### Aim of the exercise
Find every line in the records below that contains the word "平均深睡比例", and copy each such line.

### Source information
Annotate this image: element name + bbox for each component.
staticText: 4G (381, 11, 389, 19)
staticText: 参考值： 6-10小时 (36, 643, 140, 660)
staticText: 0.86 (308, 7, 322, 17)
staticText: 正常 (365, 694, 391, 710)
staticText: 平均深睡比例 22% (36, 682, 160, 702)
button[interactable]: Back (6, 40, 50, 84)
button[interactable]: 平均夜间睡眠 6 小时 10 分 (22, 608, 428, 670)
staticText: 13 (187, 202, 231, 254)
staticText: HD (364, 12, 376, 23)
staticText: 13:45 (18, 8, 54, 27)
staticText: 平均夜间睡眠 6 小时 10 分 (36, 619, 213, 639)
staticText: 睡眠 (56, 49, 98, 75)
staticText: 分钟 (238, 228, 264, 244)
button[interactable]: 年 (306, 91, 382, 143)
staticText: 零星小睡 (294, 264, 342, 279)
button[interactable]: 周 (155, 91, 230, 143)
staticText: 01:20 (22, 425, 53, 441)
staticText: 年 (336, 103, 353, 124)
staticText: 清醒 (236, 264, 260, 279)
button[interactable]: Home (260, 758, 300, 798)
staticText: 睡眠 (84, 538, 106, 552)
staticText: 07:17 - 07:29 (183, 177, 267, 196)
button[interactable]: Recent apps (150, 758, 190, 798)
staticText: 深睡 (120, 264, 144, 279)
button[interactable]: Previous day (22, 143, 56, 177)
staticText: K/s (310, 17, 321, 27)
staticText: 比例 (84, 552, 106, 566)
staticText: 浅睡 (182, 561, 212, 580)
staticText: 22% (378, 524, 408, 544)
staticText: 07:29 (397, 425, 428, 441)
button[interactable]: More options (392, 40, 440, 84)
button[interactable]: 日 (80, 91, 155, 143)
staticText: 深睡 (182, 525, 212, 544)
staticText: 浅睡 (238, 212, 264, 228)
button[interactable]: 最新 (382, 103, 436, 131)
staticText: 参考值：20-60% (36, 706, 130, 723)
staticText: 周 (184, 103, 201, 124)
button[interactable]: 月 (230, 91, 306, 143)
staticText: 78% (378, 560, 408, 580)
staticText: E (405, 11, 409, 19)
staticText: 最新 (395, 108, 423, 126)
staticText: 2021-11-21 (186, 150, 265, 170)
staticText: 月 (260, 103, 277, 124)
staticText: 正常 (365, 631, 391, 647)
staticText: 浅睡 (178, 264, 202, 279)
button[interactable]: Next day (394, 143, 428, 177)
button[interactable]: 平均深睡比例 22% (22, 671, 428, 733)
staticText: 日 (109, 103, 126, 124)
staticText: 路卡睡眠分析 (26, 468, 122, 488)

### Response below
staticText: 平均深睡比例 22% (36, 682, 160, 702)
button[interactable]: 平均深睡比例 22% (22, 671, 428, 733)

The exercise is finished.